▸ INPUT RECORDS:
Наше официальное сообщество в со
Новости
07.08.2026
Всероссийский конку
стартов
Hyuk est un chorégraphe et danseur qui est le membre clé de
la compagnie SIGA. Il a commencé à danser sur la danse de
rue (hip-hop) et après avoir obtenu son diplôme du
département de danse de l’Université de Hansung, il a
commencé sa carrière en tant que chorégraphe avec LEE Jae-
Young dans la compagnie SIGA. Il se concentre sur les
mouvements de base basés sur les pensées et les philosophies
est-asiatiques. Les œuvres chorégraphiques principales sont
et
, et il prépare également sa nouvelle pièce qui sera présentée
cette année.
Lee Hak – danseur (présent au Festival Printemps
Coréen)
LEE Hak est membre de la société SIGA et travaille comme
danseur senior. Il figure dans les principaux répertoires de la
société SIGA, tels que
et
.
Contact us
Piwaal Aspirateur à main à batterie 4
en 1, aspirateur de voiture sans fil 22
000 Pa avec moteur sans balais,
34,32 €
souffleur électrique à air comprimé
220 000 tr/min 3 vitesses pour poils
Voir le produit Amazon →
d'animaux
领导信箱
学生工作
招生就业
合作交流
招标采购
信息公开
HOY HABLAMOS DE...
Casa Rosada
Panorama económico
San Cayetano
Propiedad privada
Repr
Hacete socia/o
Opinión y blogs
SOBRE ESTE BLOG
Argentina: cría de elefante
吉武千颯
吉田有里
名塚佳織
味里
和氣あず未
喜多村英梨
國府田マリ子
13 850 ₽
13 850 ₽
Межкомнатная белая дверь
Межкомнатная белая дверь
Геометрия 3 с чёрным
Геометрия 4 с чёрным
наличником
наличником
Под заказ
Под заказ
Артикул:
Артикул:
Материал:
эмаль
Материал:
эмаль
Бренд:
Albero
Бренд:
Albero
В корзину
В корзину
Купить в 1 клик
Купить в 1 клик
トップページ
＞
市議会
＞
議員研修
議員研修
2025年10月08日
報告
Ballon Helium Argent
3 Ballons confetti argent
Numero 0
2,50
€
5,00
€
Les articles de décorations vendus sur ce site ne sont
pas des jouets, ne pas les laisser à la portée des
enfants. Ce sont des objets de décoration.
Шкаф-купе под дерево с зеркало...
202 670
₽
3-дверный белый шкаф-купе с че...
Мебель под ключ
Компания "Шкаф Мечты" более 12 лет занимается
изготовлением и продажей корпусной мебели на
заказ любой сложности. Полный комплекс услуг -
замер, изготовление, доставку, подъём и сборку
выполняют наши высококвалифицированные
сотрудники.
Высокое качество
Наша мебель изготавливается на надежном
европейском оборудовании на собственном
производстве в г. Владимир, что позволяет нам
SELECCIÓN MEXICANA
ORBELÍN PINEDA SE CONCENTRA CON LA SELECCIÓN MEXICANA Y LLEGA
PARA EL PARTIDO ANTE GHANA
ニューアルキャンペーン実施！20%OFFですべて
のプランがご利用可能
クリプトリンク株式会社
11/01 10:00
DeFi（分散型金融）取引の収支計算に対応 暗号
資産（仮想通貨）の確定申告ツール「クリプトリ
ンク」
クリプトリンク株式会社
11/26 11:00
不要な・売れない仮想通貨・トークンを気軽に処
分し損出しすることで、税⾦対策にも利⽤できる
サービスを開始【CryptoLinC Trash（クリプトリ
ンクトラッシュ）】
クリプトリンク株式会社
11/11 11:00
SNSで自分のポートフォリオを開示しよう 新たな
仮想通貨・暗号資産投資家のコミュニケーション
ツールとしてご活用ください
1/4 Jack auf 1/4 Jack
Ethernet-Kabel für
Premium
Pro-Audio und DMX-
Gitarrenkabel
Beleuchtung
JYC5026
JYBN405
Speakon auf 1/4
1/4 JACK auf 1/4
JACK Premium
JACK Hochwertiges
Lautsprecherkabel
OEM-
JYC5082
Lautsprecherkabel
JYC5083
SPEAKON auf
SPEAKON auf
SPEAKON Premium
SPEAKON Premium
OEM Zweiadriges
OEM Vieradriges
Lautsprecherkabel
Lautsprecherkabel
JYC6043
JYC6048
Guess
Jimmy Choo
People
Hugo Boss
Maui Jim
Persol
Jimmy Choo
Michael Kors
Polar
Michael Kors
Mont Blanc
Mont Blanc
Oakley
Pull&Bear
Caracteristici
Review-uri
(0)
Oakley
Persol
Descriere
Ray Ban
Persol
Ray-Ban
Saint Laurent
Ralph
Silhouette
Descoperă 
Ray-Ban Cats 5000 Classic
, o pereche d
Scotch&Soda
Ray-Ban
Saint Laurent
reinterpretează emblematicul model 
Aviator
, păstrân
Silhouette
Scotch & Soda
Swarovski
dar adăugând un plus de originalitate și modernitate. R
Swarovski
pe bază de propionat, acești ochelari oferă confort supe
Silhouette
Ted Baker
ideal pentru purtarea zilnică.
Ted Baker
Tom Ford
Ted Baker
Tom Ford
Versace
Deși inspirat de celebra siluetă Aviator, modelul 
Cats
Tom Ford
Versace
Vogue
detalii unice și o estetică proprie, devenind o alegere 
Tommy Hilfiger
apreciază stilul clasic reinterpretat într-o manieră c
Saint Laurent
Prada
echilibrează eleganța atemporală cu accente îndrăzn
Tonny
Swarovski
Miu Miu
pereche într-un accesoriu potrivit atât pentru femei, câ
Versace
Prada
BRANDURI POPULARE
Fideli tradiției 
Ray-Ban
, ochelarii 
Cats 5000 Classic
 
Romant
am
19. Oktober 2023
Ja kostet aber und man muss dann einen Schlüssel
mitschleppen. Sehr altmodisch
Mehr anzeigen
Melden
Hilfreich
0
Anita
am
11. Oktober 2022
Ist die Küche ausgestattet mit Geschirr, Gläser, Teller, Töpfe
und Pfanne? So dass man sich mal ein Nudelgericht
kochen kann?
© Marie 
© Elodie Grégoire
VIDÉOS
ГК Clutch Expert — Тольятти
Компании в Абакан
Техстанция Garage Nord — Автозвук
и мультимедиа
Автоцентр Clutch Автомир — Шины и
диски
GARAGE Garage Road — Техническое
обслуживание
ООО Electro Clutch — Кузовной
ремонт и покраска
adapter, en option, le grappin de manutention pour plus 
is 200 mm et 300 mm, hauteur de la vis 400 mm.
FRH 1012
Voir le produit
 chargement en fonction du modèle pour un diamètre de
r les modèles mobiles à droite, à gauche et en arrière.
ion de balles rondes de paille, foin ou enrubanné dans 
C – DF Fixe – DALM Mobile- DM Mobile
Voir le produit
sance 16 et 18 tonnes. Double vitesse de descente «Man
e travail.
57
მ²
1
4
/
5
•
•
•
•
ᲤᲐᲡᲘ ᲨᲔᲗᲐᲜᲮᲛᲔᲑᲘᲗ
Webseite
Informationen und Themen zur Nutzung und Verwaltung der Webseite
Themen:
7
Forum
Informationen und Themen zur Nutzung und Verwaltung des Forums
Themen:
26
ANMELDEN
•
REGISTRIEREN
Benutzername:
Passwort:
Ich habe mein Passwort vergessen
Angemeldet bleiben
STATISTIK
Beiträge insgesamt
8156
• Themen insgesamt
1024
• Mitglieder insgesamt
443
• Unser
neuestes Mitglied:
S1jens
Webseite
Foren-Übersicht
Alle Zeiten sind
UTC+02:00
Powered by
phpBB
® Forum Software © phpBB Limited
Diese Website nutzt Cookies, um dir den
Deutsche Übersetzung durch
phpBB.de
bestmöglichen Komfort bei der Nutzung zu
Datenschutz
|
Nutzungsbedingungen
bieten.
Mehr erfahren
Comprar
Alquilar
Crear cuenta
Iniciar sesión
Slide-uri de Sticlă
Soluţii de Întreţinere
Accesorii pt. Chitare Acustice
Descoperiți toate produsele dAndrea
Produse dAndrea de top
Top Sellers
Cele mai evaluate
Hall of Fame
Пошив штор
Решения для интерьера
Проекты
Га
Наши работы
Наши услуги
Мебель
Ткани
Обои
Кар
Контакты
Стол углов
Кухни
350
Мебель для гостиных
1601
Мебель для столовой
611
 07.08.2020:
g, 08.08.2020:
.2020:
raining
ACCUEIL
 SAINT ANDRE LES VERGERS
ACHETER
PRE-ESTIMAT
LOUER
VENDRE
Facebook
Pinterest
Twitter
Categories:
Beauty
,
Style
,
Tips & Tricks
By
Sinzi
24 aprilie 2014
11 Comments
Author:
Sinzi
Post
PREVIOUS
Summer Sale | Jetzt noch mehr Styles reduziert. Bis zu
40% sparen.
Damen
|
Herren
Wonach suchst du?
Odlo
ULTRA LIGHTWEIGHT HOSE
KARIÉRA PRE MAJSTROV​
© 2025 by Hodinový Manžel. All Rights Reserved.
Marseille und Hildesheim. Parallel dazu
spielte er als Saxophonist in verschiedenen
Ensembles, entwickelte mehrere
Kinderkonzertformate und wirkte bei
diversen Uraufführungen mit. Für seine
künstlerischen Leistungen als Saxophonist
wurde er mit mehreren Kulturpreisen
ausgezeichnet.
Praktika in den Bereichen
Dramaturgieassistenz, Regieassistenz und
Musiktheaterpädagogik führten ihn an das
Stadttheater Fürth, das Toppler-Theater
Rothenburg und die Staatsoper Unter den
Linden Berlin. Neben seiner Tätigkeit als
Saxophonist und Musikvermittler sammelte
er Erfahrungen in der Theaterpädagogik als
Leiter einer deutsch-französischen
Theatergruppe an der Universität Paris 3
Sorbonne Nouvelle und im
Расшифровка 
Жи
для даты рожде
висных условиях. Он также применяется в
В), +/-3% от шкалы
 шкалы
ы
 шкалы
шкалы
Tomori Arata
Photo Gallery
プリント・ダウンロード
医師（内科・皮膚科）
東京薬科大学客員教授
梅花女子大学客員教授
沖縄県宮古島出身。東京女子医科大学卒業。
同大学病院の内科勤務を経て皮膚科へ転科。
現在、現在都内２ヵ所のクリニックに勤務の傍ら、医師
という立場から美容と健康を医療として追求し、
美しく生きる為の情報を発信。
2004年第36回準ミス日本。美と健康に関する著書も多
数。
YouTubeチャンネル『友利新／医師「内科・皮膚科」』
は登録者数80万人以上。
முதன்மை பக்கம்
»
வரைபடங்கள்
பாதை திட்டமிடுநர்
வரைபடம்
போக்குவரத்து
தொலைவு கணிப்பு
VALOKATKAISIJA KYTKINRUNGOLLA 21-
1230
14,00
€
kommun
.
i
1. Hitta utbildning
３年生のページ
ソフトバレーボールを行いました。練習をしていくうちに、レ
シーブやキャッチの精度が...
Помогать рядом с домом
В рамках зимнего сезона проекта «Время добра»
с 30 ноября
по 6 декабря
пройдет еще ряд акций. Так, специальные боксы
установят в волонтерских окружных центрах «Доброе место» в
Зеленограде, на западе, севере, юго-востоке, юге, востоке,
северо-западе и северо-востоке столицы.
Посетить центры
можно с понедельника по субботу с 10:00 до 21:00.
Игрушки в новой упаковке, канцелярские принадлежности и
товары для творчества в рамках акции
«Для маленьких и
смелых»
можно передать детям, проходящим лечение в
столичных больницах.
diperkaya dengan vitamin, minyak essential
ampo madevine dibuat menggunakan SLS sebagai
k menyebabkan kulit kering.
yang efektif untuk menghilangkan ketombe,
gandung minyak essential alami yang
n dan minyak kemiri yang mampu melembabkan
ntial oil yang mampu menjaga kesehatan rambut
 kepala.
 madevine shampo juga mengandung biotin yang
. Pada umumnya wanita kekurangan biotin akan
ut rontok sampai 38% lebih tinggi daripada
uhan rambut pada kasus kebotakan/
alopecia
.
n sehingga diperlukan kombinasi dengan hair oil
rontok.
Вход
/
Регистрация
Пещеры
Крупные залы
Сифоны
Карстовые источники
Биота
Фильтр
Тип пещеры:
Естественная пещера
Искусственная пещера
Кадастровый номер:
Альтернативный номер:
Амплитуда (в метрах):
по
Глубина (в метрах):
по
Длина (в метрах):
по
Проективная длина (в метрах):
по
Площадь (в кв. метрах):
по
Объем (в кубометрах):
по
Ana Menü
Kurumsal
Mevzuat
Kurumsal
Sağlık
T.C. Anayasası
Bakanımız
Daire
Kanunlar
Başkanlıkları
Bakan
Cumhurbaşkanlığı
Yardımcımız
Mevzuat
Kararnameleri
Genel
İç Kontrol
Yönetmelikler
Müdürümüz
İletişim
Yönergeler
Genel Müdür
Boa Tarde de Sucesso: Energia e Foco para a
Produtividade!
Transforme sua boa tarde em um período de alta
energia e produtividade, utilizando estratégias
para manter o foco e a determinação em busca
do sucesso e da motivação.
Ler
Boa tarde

▸ WHAT TO WORK ON: Restate, please, word for word the span of records running from the first line to the line bearing "en 1, aspirateur de voiture sans fil 22", both included, and nothing outside it.

▸ ANSWER BOX:
Наше официальное сообщество в со
Новости
07.08.2026
Всероссийский конку
стартов
Hyuk est un chorégraphe et danseur qui est le membre clé de
la compagnie SIGA. Il a commencé à danser sur la danse de
rue (hip-hop) et après avoir obtenu son diplôme du
département de danse de l’Université de Hansung, il a
commencé sa carrière en tant que chorégraphe avec LEE Jae-
Young dans la compagnie SIGA. Il se concentre sur les
mouvements de base basés sur les pensées et les philosophies
est-asiatiques. Les œuvres chorégraphiques principales sont
et
, et il prépare également sa nouvelle pièce qui sera présentée
cette année.
Lee Hak – danseur (présent au Festival Printemps
Coréen)
LEE Hak est membre de la société SIGA et travaille comme
danseur senior. Il figure dans les principaux répertoires de la
société SIGA, tels que
et
.
Contact us
Piwaal Aspirateur à main à batterie 4
en 1, aspirateur de voiture sans fil 22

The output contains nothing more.